Exactly. I couldn't have put it better myself. Austrians do not condition their statement to initial conditions for anything. However, any statement about contingent reality is always dependent on the starting conditions, and is true only under such conditions. For example, physics tells us that objects near the earth fall towards the center of the earth with an acceleration of 16 feet x second squared when falling in a vacuum. For other conditions, the speed is modified by the strength of the air pressure. A theory that disdains initial conditions disdains reality itself, and one can only wonder what they mean by "truth."

Of course, what they mean is "validly deduced from our axioms of action." But deduction does not establish truth, but only validity. Take the syllogism:
All men are painted blue;
Socrates is a man;
Therefore, Socrates is painted blue.

This syllogism is perfectly valid and perfectly false. Starting with the "blue man" axiom, you can reach the Blue Man Group, but that is a small segment of mankind, and they only do it on stage. Mises simply did not understand the difference between speculative reason (which deals only with formal relationships) and practical reason, which deals with contingent reality and action in the world. Like Hegel, he stakes all on speculative logic, and hence makes Hegel's mistake. The whole thing ends up as a closed system of axioms which themselves are subject to no test of reality.

Hence, Austrians can never be persuaded by mere empirical evidence. For example, the fact that the productivity of the average worker has for more than 30 years expanded rapidly while his wages have stagnated, a result contrary to the predictions of marginal productivity, does not sway the Austrian because he upholds the "truth" of MP and denies its predictive power. (Which leads one to ask, "what is the point of such "truths" that can tell us nothing about how things actually work?")

Thus it is that when Paul tells me the bad things that will happen under distributive enterprises, it is pointless for me to point him to actual distributive enterprises that work and have worked. It is useless to tell him of the Mondragon Cooperative Corporation, 50 years old, 80,000 worker-owners, and about $18 Billion in sales and responsile for about 3% of the GDP of Spain. It is useless for me to tell him of the cooperative economy of Emilia-Romagna, where about 40% of the GDP comes from cooperatives and which has one of the highest living standards in Europe. It is pointless for me to tell him that Taiwan lifted itself from abject poverty to industrial powerhouse by distributing the land of the feudal estates to the peasants. It is useless because all of these things deal with reality, and not axioms, and hence cannot be considered as "real" evidence by Austrians.


Paul Zoltan Hartyanszky Thursday, September 20, 2007 at 2:52:00 AM CDT  

Dear Sir,
I am afraid that we are trying to discuss to many things at once.

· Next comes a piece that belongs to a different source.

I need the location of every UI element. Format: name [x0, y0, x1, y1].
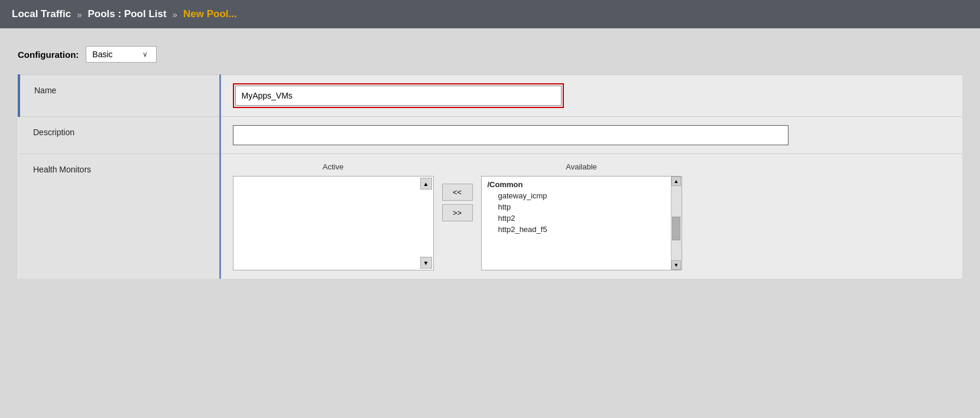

However, here is my reply to some of your statements.

"The fact that all of the humane sciences, sociology, psychology, psychiatry, etc., have contradicted his assumptions of human action does not sway an Austrian, because he considers such mere "realities" irrelevant, and refers only to his own closed systems of axioms."

No such contradictions ever exist. Can you name one? Perhaps you should name the axioms the Austrians use and we shall discuss them.

As for the issue of Hayek, it is important to note that he was strictly speaking not a praxeologist so that your critique of the Road to Serfdom (which is not based on praxeological reasoning) misses the point.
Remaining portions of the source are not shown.